E, dito isto, à vista está a solução.

Com efeito, basta uma mera leitura à fundamentação pelo Tribunal a quo exposta, (cfr., fls. 229 a 229-v), onde de forma clara e lógica expõe o “porque” da sua convicção, em total consonância com a “naturalidade das coisas”, não se vislumbrando nenhum – o mais pequeno – desrespeito a qualquer norma sobre o valor das provas legais ou tarifadas, regras de experiência ou legis artis, constatando-se que mais não faz o recorrente que opor-se, simplesmente, e sem fundamento, ao decidido, afrontando o princípio da livre apreciação da prova, o que, manifestamente, não colhe, evidente sendo a carência de razão do recorrente no ponto em questão.

–– Igual solução merece a suscitada violação do “princípio in dubio pro reo”, em relação ao qual temos considerado que “mesmo se identifica com o da “presunção da inocência do arguido” e impõe que o julgador valore sempre, em favor dele, um “non liquet”.
Perante uma situação de dúvida sobre a realidade dos factos constitutivos do crime imputado ao arguido, deve o Tribunal, em harmonia com o princípio “in dubio pro reo”, decidir pela sua absolvição”; (cfr., v.g. os recentes Acs. deste T.S.I. de 11.05.2017, Proc. n.° 344/2017, de 15.06.2017, Proc. n.° 462/2017 e de 13.07.2017, Proc. n.° 592/2017).
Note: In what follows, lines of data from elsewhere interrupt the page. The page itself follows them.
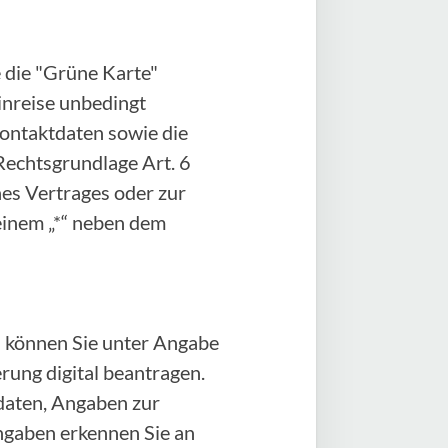
 die "Grüne Karte"
Einreise unbedingt
Kontaktdaten sowie die
Rechtsgrundlage Art. 6
ines Vertrages oder zur
einem „*“ neben dem
 können Sie unter Angabe
ung digital beantragen.
daten, Angaben zur
angaben erkennen Sie an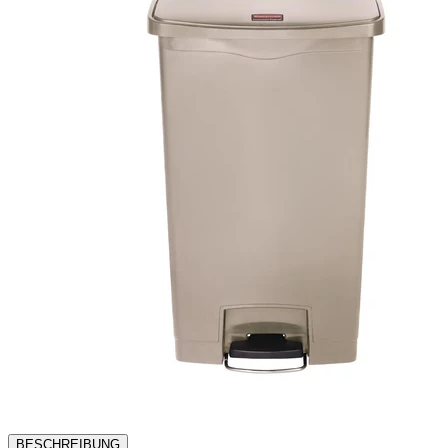
BESCHREIBUNG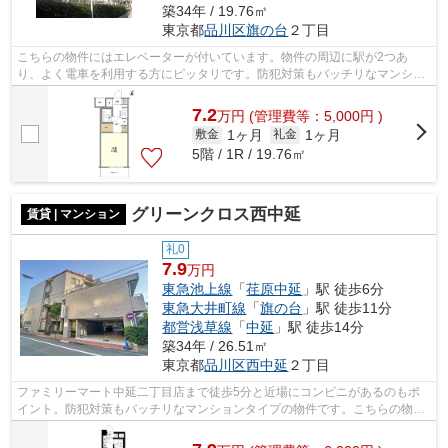
築34年 / 19.76㎡
東京都
品川区
旗の台
２丁目
こちらの物件にはエレベーターが付いています。物件の周辺に駅が2つあ
り、よく電車を利用する方にピッタリです。防犯対策もバッチリなマンショ
ンタイプの物件です。幅広い層に好評な、...
7.2
万
円
(管理費等：5,000円 )
1ヶ月
1ヶ月
敷金
礼金
5階 / 1R / 19.76㎡
グリーンクロス西中延
賃貸 | マンション
礼0
7.9
万円
東急池上線
「
荏原中延
」駅 徒歩6分
東急大井町線
「
旗の台
」駅 徒歩11分
都営浅草線
「
中延
」駅 徒歩14分
築34年 / 26.51㎡
東京都
品川区
西中延
２丁目
ファミリーマート中延二丁目店まで徒歩5分と近場にコンビニがあるのもポ
イント。防犯対策もバッチリなマンションタイプの物件です。こちらの物件
では初期費用をカードでお支払いいただ...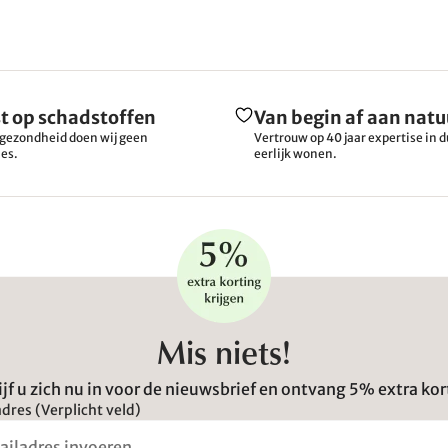
t op schadstoffen
Van begin af aan natu
gezondheid doen wij geen
Vertrouw op 40 jaar expertise in
es.
eerlijk wonen.
Mis niets!
ijf u zich nu in voor de nieuwsbrief en ontvang 5% extra kor
dres (Verplicht veld)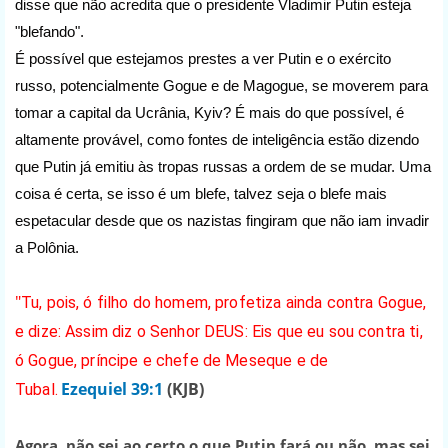
disse que não acredita que o presidente Vladimir Putin esteja
"blefando".
É possível que estejamos prestes a ver Putin e o exército
russo, potencialmente Gogue e de Magogue, se moverem para
tomar a capital da Ucrânia, Kyiv? É mais do que possível, é
altamente provável, como fontes de inteligência estão dizendo
que Putin já emitiu às tropas russas a ordem de se mudar. Uma
coisa é certa, se isso é um blefe, talvez seja o blefe mais
espetacular desde que os nazistas fingiram que não iam invadir
a Polônia.
"
Tu, pois, ó filho do homem, profetiza ainda contra Gogue,
e dize: Assim diz o Senhor DEUS: Eis que eu sou contra ti,
ó Gogue, príncipe e chefe de Meseque e de
Ezequiel 39:1
(KJB)
Tubal.
Agora, não sei ao certo o que Putin fará ou não, mas sei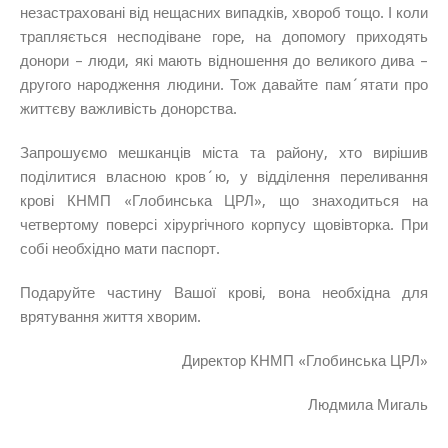
незастраховані від нещасних випадків, хвороб тощо. І коли
трапляється несподіване горе, на допомогу приходять
донори – люди, які мають відношення до великого дива –
другого народження людини. Тож давайте пам´ятати про
життєву важливість донорства.
Запрошуємо мешканців міста та району, хто вирішив
поділитися власною кров´ю, у відділення переливання
крові КНМП «Глобинська ЦРЛ», що знаходиться на
четвертому поверсі хірургічного корпусу щовівторка. При
собі необхідно мати паспорт.
Подаруйте частину Вашої крові, вона необхідна для
врятування життя хворим.
Директор КНМП «Глобинська ЦРЛ»
Людмила Мигаль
Segundo o princípio “in dubio pro reo”, «a persistência de dúvida razoável após a produção da prova tem de actuar em sentido favorável ao arguido e, por conseguinte, conduzir à consequência imposta no caso de se ter logrado a prova completa da circunstância favorável ao arguido»; (cfr., Figueiredo Dias, in “Direito Processual Penal”, pág. 215).

Conexionando-se com a matéria de facto, este princípio actua em todas as vertentes fácticas relevantes, quer elas se refiram aos elementos típicos do facto criminalmente ilícito – tipo incriminador, nas duas facetas em que se desdobra: tipo objectivo e tipo subjectivo – quer elas digam respeito aos elementos negativos do tipo, ou causas de justificação, ou ainda, segundo uma terminologia mais actualizada, tipos justificadores, quer ainda a circunstâncias relevantes para a determinação da pena.
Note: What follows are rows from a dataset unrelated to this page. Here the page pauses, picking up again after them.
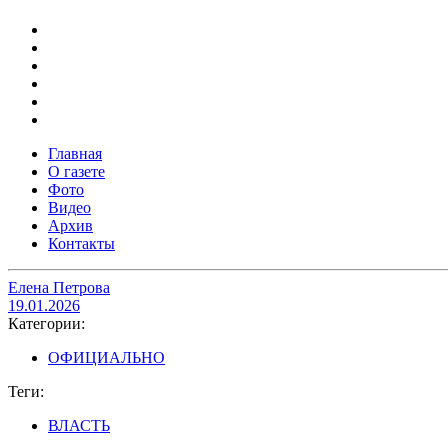
Главная
О газете
Фото
Видео
Архив
Контакты
Елена Петрова
19.01.2026
Категории:
ОФИЦИАЛЬНО
Теги:
ВЛАСТЬ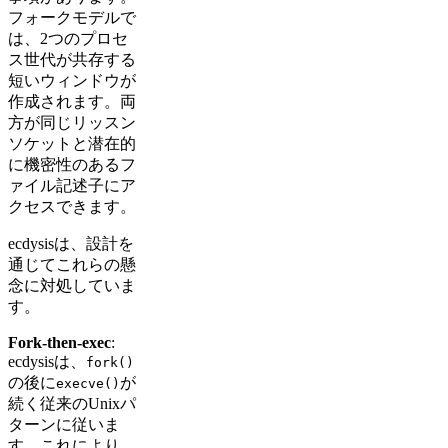
フォークモデルで
は、2つのプロセ
ス世代が共存する
短いウィンドウが
作成されます。両
方が同じリッスン
ソケットと潜在的
に機密性のあるフ
ァイル記述子にア
クセスできます。
ecdysisは、設計を
通じてこれらの懸
念に対処していま
す。
Fork-then-exec
:
ecdysisは、
fork()
の後に
が
execve()
続く従来のUnixパ
ターンに従いま
す。これにより、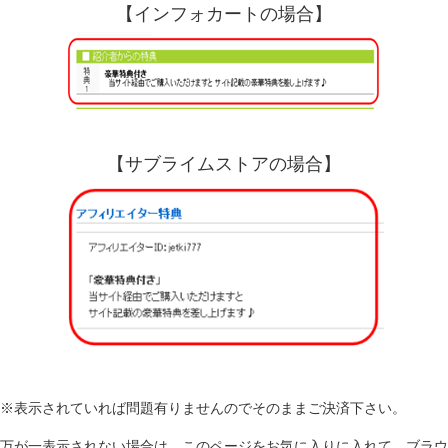
【インフォカートの場合】
【サブライムストアの場合】
※表示されていれば問題有りませんのでそのままご決済下さい。
万が一表示されない場合は、このページをお気に入りに入れて、ブラウ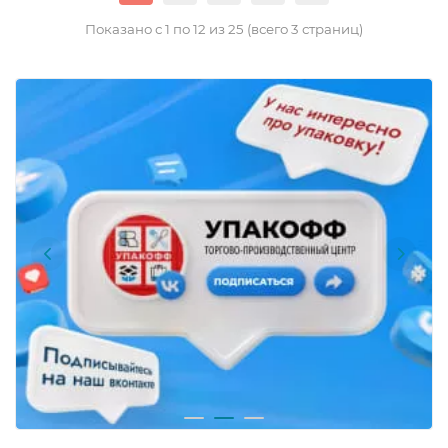
Показано с 1 по 12 из 25 (всего 3 страниц)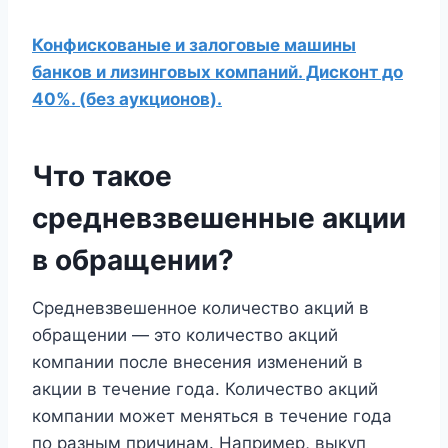
Конфискованые и залоговые машины
банков и лизинговых компаний. Дисконт до
40%. (без аукционов).
Что такое
средневзвешенные акции
в обращении?
Средневзвешенное количество акций в
обращении — это количество акций
компании после внесения изменений в
акции в течение года. Количество акций
компании может меняться в течение года
по разным причинам. Например, выкуп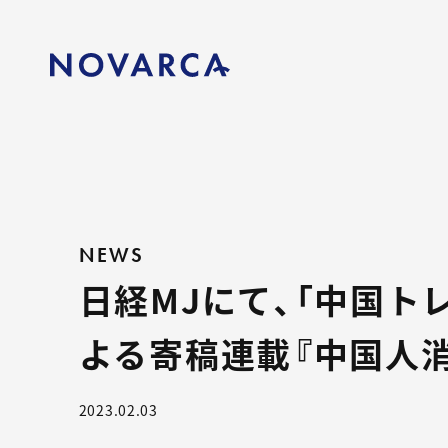
NEWS
日経MJにて、「中国トレ
よる寄稿連載『中国人消
2023.02.03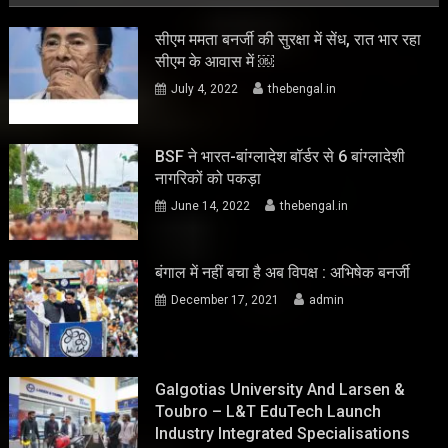
सीएम ममता बनर्जी की सुरक्षा में सेंध, रात भार रहा
सीएम के आवास में ￼
July 4, 2022
thebengal.in
BSF ने भारत-बांग्लादेश बॉर्डर से 6 बांग्लादेशी
नागरिकों को पकड़ा
June 14, 2022
thebengal.in
बंगाल में नहीं बचा है अब विपक्ष : अभिषेक बनर्जी
December 17, 2021
admin
Galgotias University And Larsen &
Toubro – L&T EduTech Launch
Industry Integrated Specialisations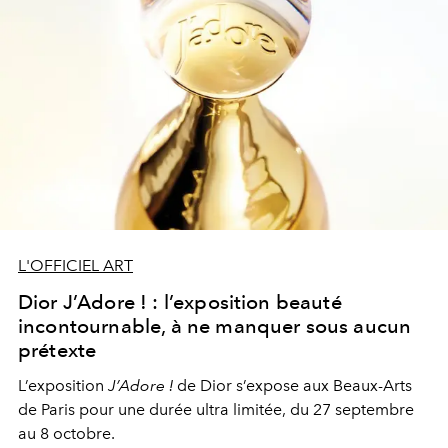
L'OFFICIEL ART
Dior J’Adore ! : l’exposition beauté
incontournable, à ne manquer sous aucun
prétexte
L’exposition
J’Adore !
de Dior s’expose aux Beaux-Arts
de Paris pour une durée ultra limitée, du 27 septembre
au 8 octobre.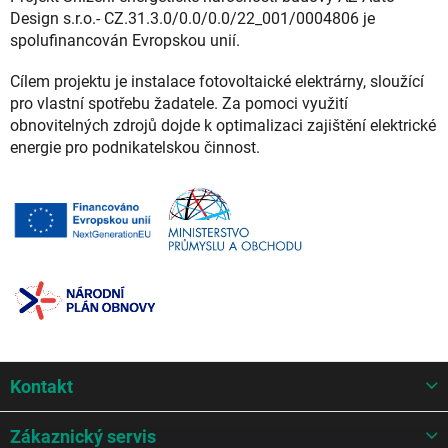
Design s.r.o.- CZ.31.3.0/0.0/0.0/22_001/0004806 je
spolufinancován Evropskou unií.
Cílem projektu je instalace fotovoltaické elektrárny, sloužící
pro vlastní spotřebu žadatele. Za pomoci využití
obnovitelných zdrojů dojde k optimalizaci zajištění elektrické
energie pro podnikatelskou činnost.
Z
Kontakt
á
p
a
Zákaznický servis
Porém, importa atentar que o referido o princípio (“in dubio pro reo”), só actua em caso de dúvida (insanável, razoável e motivável), definida esta como “um estado psicológico de incerteza dependente do inexacto conhecimento da realidade objectiva ou subjectiva”; (cfr., Perris, “Dubbio, Nuovo Digesto Italiano”, apud, Giuseppe Sabatini “In Dubio Pro Reo”, Novissimo Digesto Italiano, Vol. VIII, págs. 611-615).
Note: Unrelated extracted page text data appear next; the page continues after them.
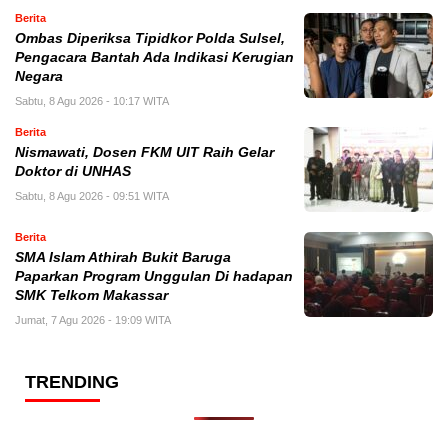
Berita
Ombas Diperiksa Tipidkor Polda Sulsel,
Pengacara Bantah Ada Indikasi Kerugian
Negara
Sabtu, 8 Agu 2026 - 10:17 WITA
Berita
Nismawati, Dosen FKM UIT Raih Gelar
Doktor di UNHAS
Sabtu, 8 Agu 2026 - 09:51 WITA
Berita
SMA Islam Athirah Bukit Baruga
Paparkan Program Unggulan Di hadapan
SMK Telkom Makassar
Jumat, 7 Agu 2026 - 19:09 WITA
TRENDING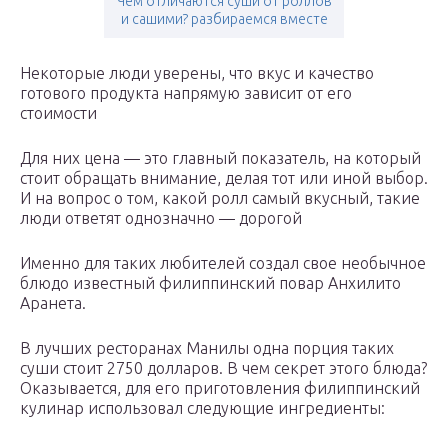
Чем отличаются суши от роллов
и сашими? разбираемся вместе
Некоторые люди уверены, что вкус и качество
готового продукта напрямую зависит от его
стоимости
Для них цена — это главный показатель, на который
стоит обращать внимание, делая тот или иной выбор.
И на вопрос о том, какой ролл самый вкусный, такие
люди ответят однозначно — дорогой
Именно для таких любителей создал свое необычное
блюдо известный филиппинский повар Анхилито
Аранета.
В лучших ресторанах Манилы одна порция таких
суши стоит 2750 долларов. В чем секрет этого блюда?
Оказывается, для его приготовления филиппинский
кулинар использовал следующие ингредиенты: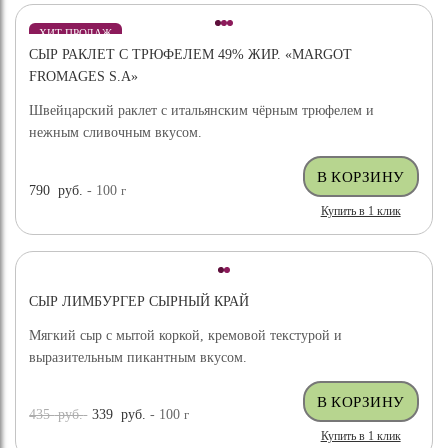
ХИТ ПРОДАЖ
СЫР РАКЛЕТ С ТРЮФЕЛЕМ 49% ЖИР. «MARGOT
ВЫБОР ЭКСПЕРТА
FROMAGES S.A»
Швейцарский раклет с итальянским чёрным трюфелем и
нежным сливочным вкусом.
790
руб.
- 100
г
Купить в 1 клик
СЫР ЛИМБУРГЕР СЫРНЫЙ КРАЙ
Мягкий сыр с мытой коркой, кремовой текстурой и
выразительным пикантным вкусом.
435
руб.
339
руб.
- 100
г
Купить в 1 клик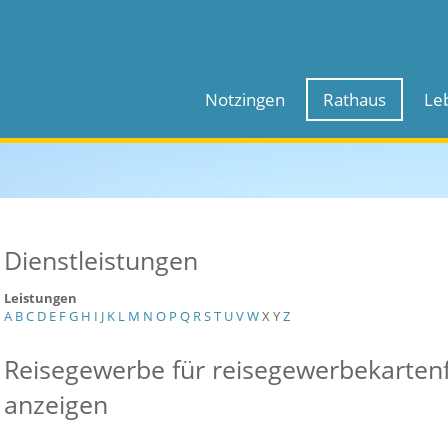
Notzingen
Rathaus
Le
Dienstleistungen
Leistungen
A
B
C
D
E
F
G
H
I
J
K
L
M
N
O
P
Q
R
S
T
U
V
W
X
Y
Z
Reisegewerbe für reisegewerbekartenfr
anzeigen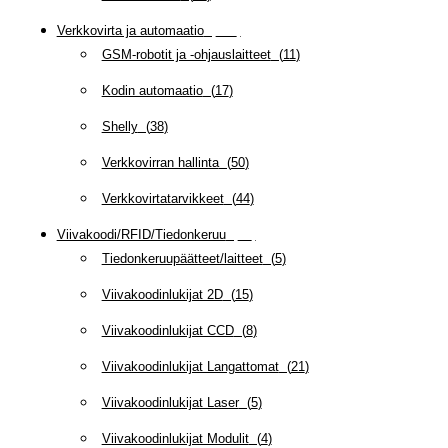
Verkkovirta ja automaatio
(
160
)
GSM-robotit ja -ohjauslaitteet
(
11
)
Kodin automaatio
(
17
)
Shelly
(
38
)
Verkkovirran hallinta
(
50
)
Verkkovirtatarvikkeet
(
44
)
Viivakoodi/RFID/Tiedonkeruu
(
66
)
Tiedonkeruupäätteet/laitteet
(
5
)
Viivakoodinlukijat 2D
(
15
)
Viivakoodinlukijat CCD
(
8
)
Viivakoodinlukijat Langattomat
(
21
)
Viivakoodinlukijat Laser
(
5
)
Viivakoodinlukijat Modulit
(
4
)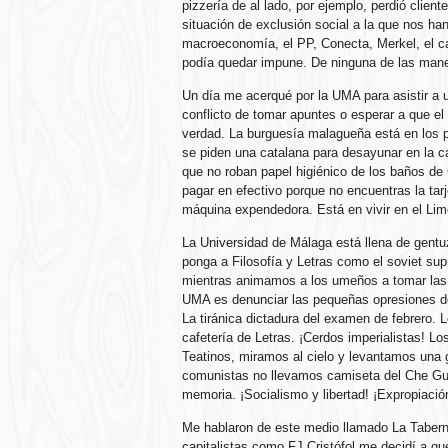
pizzería de al lado, por ejemplo, perdió clien
situación de exclusión social a la que nos ha
macroeconomía, el PP, Conecta, Merkel, el ca
podía quedar impune. De ninguna de las man
Un día me acerqué por la UMA para asistir a u
conflicto de tomar apuntes o esperar a que el
verdad. La burguesía malagueña está en los p
se piden una catalana para desayunar en la c
que no roban papel higiénico de los baños de
pagar en efectivo porque no encuentras la ta
máquina expendedora. Está en vivir en el Limo
La Universidad de Málaga está llena de gentu
ponga a Filosofía y Letras como el soviet sup
mientras animamos a los umeños a tomar las 
UMA es denunciar las pequeñas opresiones del 
La tiránica dictadura del examen de febrero. 
cafetería de Letras. ¡Cerdos imperialistas! 
Teatinos, miramos al cielo y levantamos una 
comunistas no llevamos camiseta del Che G
memoria. ¡Socialismo y libertad! ¡Expropiació
Me hablaron de este medio llamado La Taberna
capitalistas como FJ Cristófol me decidí a q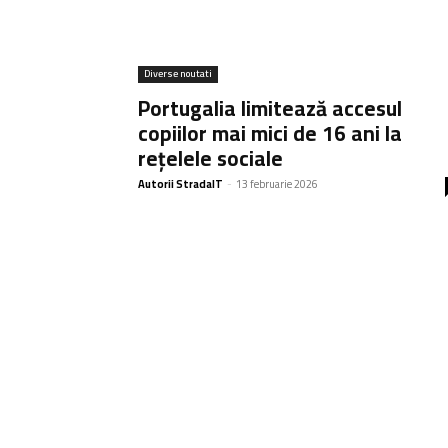
Diverse noutati
Portugalia limitează accesul
copiilor mai mici de 16 ani la
rețelele sociale
Autorii StradaIT
-
13 februarie 2026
Por isso, para a sua violação exige-se a comprovação de que o juiz tenha ficado na dúvida sobre factos relevantes, e, nesse estado de dúvida, tenha decidido contra o arguido; (neste sentido, cfr. v.g., o Ac. do S.T.J. de 29.04.2003, Proc. n.° 3566/03, in “www.dgsi.pt”).

Daí também que, para fundamentar essa dúvida e impor a absolvição, não baste que tenha havido versões dispares ou mesmo contraditórias; (neste sentido, cfr., v.g. o Ac. da Rel. de Guimarães de 09.05.2005, Proc. n.° 475/05, in “www.dgsi.pt”), sendo antes necessário que perante a prova produzida reste no espírito do julgador – e não no do recorrente – alguma dúvida sobre os factos que constituem o pressuposto da decisão, dúvida que, como se referiu, há-de ser “razoável” e “insanável”.

E, sendo de se manter tudo o que se deixou consignado sobre o sentido e alcance do referido princípio in dubio pro reo, visto está que se terá de rejeitar o presente recurso.

De facto, e como de uma mera leitura ao Acórdão recorrido se vê, em momento algum teve o Colectivo qualquer dúvida (ou hesitação), tendo, mesmo assim, decidido em prejuízo do arguido ora recorrente.

Dest’arte, e mais não se mostrando de dizer, imperativa é a decisão que segue.

Decisão

4. Em face do exposto, decide-se rejeitar o presente recurso.

Pagará o arguido a taxa de justiça que se fixa em 4 UCs, e como sanção pela rejeição do recurso o equivalente a 3 UCs; (cfr., art. 410°, n.° 3 do C.P.P.M.).

Honorários ao Exmo. Defensor no montante de MOP$1.800,00.

Registe e notifique.

Nada vindo de novo, e após trânsito, devolvam-se os autos ao T.J.B. com as baixas e averbamentos necessários.